EXERCISE DETAILS
Set down exactly, from the records below, the line with "la diversidad como" through the line with "Domingo 5/12, 19", and nothing else.

DATA SECTION
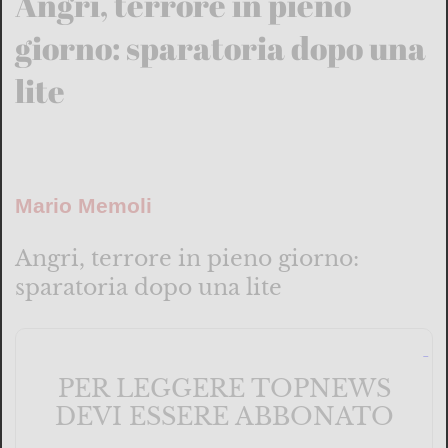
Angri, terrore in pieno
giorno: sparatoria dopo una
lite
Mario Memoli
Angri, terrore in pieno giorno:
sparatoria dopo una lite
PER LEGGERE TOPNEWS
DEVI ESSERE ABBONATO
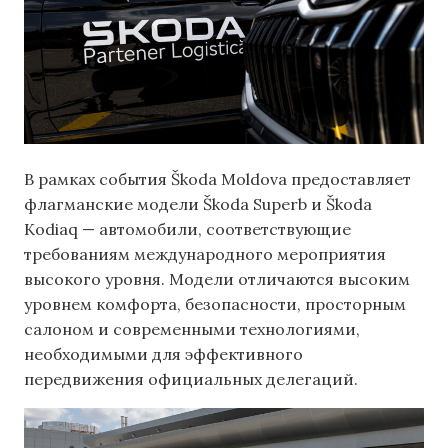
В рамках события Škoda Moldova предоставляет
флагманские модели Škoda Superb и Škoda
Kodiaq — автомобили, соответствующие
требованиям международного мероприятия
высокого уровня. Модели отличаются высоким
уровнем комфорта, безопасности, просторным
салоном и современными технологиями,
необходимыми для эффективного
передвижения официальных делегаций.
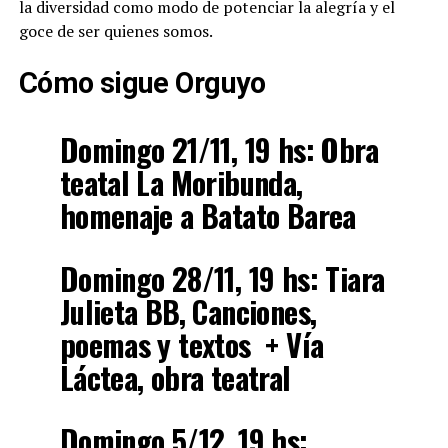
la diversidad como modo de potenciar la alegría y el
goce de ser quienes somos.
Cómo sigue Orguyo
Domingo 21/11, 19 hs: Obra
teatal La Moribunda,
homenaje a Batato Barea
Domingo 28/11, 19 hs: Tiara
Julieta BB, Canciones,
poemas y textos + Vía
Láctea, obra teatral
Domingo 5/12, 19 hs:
...
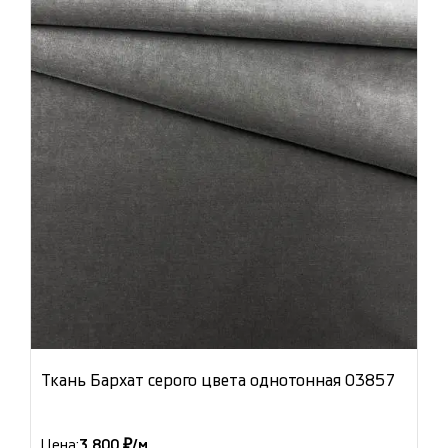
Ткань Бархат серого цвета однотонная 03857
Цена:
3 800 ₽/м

TASK SOLUTION
la diversidad como modo de potenciar la alegría y el
goce de ser quienes somos.
Cómo sigue Orguyo
Domingo 21/11, 19 hs: Obra
teatal La Moribunda,
homenaje a Batato Barea
Domingo 28/11, 19 hs: Tiara
Julieta BB, Canciones,
poemas y textos + Vía
Láctea, obra teatral
Domingo 5/12, 19 hs:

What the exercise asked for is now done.